Olumide Olusanya, CEO and founder of Gloo.ng has announced the new business that the ecommerce online business would be pivoting to. Olumide early in the year, announced that he was shutting down the ecommerce business and launching a new business.
The new business is a B2B e-procurement business called Gloopro. Publicly announced yesterday, Gloopro “is on a mission to build Africa’s largest, indigenous multi-enterprise procurement network and supply-chain trading platform.”
In his interview with Techcrunch, Olumide said that the new business would supply large and medium corporates with everything from desks to toilet paper.
Today, 11th March 2019, we publicly launch @gloopro, Africa's Premier eProcurement Platform!@gloopro is on a mission to build Africa's largest, indigenous multi-enterprise procurement network and supply-chain trading platform. Check us out at https://t.co/XcEIrkVLdC pic.twitter.com/EHEZn4aQKI
— Gloopro (@gloopro) March 11, 2019
Gloopro will generate revenues on a monthly fee structure and a percentage on goods delivered.
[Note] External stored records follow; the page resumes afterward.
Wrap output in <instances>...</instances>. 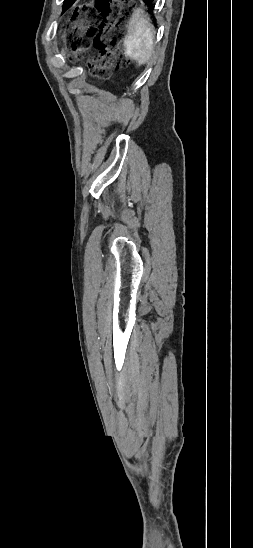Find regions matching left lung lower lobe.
<instances>
[{
	"instance_id": "1",
	"label": "left lung lower lobe",
	"mask_w": 253,
	"mask_h": 548,
	"mask_svg": "<svg viewBox=\"0 0 253 548\" xmlns=\"http://www.w3.org/2000/svg\"><path fill=\"white\" fill-rule=\"evenodd\" d=\"M76 0H65L63 10L68 9ZM148 6L152 7L153 0H143Z\"/></svg>"
}]
</instances>
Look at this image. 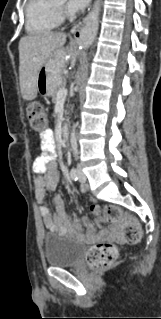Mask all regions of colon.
<instances>
[{
	"label": "colon",
	"instance_id": "1",
	"mask_svg": "<svg viewBox=\"0 0 161 319\" xmlns=\"http://www.w3.org/2000/svg\"><path fill=\"white\" fill-rule=\"evenodd\" d=\"M26 113L33 130L40 133L48 131L49 125L44 115L42 105L31 103L28 105ZM49 146L52 147L53 144H49ZM93 210L103 218L122 226L124 240L127 243H135L141 239V229L136 218L122 216L119 209L114 206L104 207L101 210L95 208ZM118 256L119 251L114 244L100 242L89 248L86 254V261L91 268L102 269L113 266L116 263Z\"/></svg>",
	"mask_w": 161,
	"mask_h": 319
}]
</instances>
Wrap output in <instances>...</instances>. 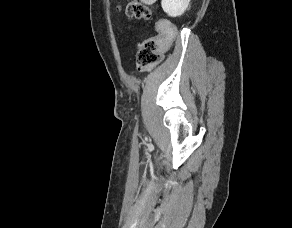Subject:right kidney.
Wrapping results in <instances>:
<instances>
[{
    "instance_id": "right-kidney-1",
    "label": "right kidney",
    "mask_w": 292,
    "mask_h": 228,
    "mask_svg": "<svg viewBox=\"0 0 292 228\" xmlns=\"http://www.w3.org/2000/svg\"><path fill=\"white\" fill-rule=\"evenodd\" d=\"M190 0H162L163 10L171 17L181 16L187 9Z\"/></svg>"
}]
</instances>
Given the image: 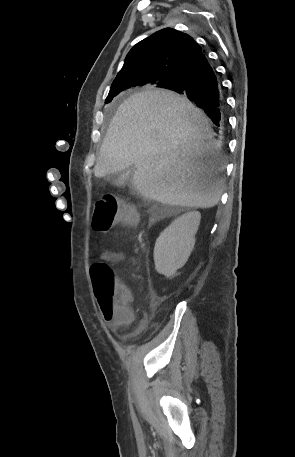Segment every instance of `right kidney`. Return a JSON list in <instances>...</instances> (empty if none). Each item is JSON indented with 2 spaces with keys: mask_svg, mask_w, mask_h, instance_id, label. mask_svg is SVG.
I'll return each mask as SVG.
<instances>
[{
  "mask_svg": "<svg viewBox=\"0 0 295 457\" xmlns=\"http://www.w3.org/2000/svg\"><path fill=\"white\" fill-rule=\"evenodd\" d=\"M201 215L188 212L175 219L158 237L154 262L158 273L171 277L187 262L195 245V234Z\"/></svg>",
  "mask_w": 295,
  "mask_h": 457,
  "instance_id": "ca27d5eb",
  "label": "right kidney"
}]
</instances>
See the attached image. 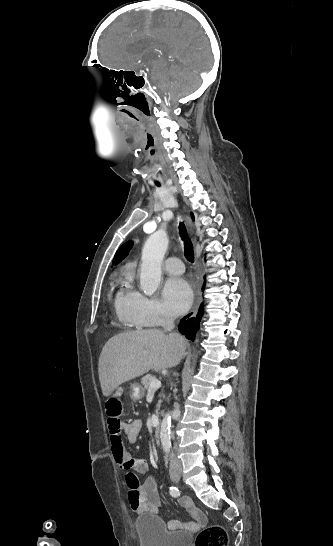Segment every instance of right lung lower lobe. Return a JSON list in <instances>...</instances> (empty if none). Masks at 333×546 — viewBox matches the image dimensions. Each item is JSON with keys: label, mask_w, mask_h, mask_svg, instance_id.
Listing matches in <instances>:
<instances>
[{"label": "right lung lower lobe", "mask_w": 333, "mask_h": 546, "mask_svg": "<svg viewBox=\"0 0 333 546\" xmlns=\"http://www.w3.org/2000/svg\"><path fill=\"white\" fill-rule=\"evenodd\" d=\"M204 286L202 287V291L204 290ZM191 314L186 315L184 318L180 320V323L178 325L179 331L186 336L187 339L194 340L196 333L199 329V323L203 315V305L201 304L199 307V311L195 317H190Z\"/></svg>", "instance_id": "obj_1"}]
</instances>
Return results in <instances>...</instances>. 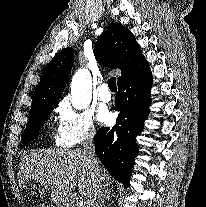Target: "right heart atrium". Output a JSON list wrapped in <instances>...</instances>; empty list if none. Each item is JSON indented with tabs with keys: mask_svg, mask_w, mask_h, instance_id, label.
I'll return each instance as SVG.
<instances>
[{
	"mask_svg": "<svg viewBox=\"0 0 206 207\" xmlns=\"http://www.w3.org/2000/svg\"><path fill=\"white\" fill-rule=\"evenodd\" d=\"M95 136V120L90 111L75 109L68 100L59 104L55 137L58 146L71 148L90 143Z\"/></svg>",
	"mask_w": 206,
	"mask_h": 207,
	"instance_id": "1",
	"label": "right heart atrium"
}]
</instances>
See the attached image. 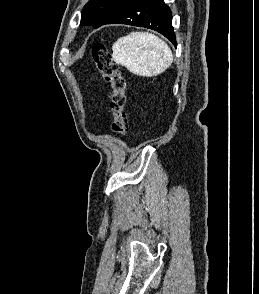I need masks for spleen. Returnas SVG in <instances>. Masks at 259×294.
<instances>
[{
  "instance_id": "obj_1",
  "label": "spleen",
  "mask_w": 259,
  "mask_h": 294,
  "mask_svg": "<svg viewBox=\"0 0 259 294\" xmlns=\"http://www.w3.org/2000/svg\"><path fill=\"white\" fill-rule=\"evenodd\" d=\"M112 58L131 73L151 77L164 72L173 62L169 46L148 32H132L112 46Z\"/></svg>"
}]
</instances>
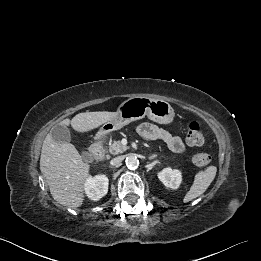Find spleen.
Listing matches in <instances>:
<instances>
[{"instance_id":"1","label":"spleen","mask_w":261,"mask_h":261,"mask_svg":"<svg viewBox=\"0 0 261 261\" xmlns=\"http://www.w3.org/2000/svg\"><path fill=\"white\" fill-rule=\"evenodd\" d=\"M216 172L215 166H209L206 170L198 172L190 190L184 196L183 202L187 203L203 194L214 180Z\"/></svg>"}]
</instances>
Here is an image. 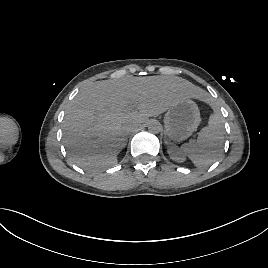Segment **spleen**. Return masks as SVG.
<instances>
[{"instance_id":"3e777b00","label":"spleen","mask_w":268,"mask_h":268,"mask_svg":"<svg viewBox=\"0 0 268 268\" xmlns=\"http://www.w3.org/2000/svg\"><path fill=\"white\" fill-rule=\"evenodd\" d=\"M223 140V120L221 115L215 111L210 115L208 125L198 133L197 142L182 145L181 151L196 167L205 168L219 157Z\"/></svg>"}]
</instances>
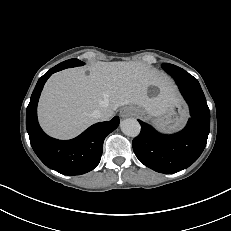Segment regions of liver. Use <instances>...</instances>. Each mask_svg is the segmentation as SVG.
<instances>
[{
	"label": "liver",
	"instance_id": "liver-1",
	"mask_svg": "<svg viewBox=\"0 0 231 231\" xmlns=\"http://www.w3.org/2000/svg\"><path fill=\"white\" fill-rule=\"evenodd\" d=\"M150 86L159 89L156 96H148ZM179 100L170 78L155 68L140 62H97L53 74L41 94L38 117L46 133L69 139L97 122L96 110L114 112L131 104L158 117Z\"/></svg>",
	"mask_w": 231,
	"mask_h": 231
}]
</instances>
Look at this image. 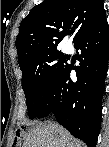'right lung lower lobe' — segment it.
Wrapping results in <instances>:
<instances>
[{"mask_svg":"<svg viewBox=\"0 0 109 147\" xmlns=\"http://www.w3.org/2000/svg\"><path fill=\"white\" fill-rule=\"evenodd\" d=\"M74 47L80 50L78 66L65 65L36 118L53 114L74 137L95 147L100 132L101 100L108 70L109 32L105 16L83 34ZM77 80L70 78L71 70Z\"/></svg>","mask_w":109,"mask_h":147,"instance_id":"1","label":"right lung lower lobe"}]
</instances>
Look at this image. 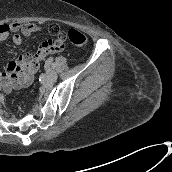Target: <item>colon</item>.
<instances>
[{"instance_id":"obj_1","label":"colon","mask_w":172,"mask_h":172,"mask_svg":"<svg viewBox=\"0 0 172 172\" xmlns=\"http://www.w3.org/2000/svg\"><path fill=\"white\" fill-rule=\"evenodd\" d=\"M29 28H25L24 31L27 33ZM49 32L55 36H57V40H62L63 35L61 34L59 29H55L50 27ZM68 39L76 46L83 47L87 44L86 37L77 30H69L67 33Z\"/></svg>"}]
</instances>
Olumide says the company is about to raise its Series A round and is looking to expand outside Nigeria “before the end of next year”. Olumide raised around $1 million in seed capital as Gloo.ng.
He said the new business was prompted by an Gloo.ng client Unilever, who requested an e-procurement solution in 2017. According to him, “We observed that the unit economics of that business was far better than consumer e-commerce.”
Now Gloopro’s clients include include Uber Nigeria, Cars45, Coca-Cola and industrial equipment company LaFarge apart from Unilever.
Gloopro boasts about the following benefits of using its platform. Companies would be able to:
- Gain critical insight into spending
- Drive costs down and save money
- Increase visibility and deter fraud
- Boost efficiency and profitability
- Simplify and streamline process
- Reduce manual inputs
- Remove delays and free up resources
Olusanya believes the company can compete with other global e-procurement providers, such as SAP Ariba and GT-Nexus, by “leveraging our sourcing and last-mile delivery experience in Nigeria” and expertise working around local requirements in Africa.
He believes that Gloopro’s revenues would hit $4 million by the end of the year and the company could reach $100 million over the course of its international expansion into countries like South Africa, Kenya, Morocco, Egypt and the Ivory Coast.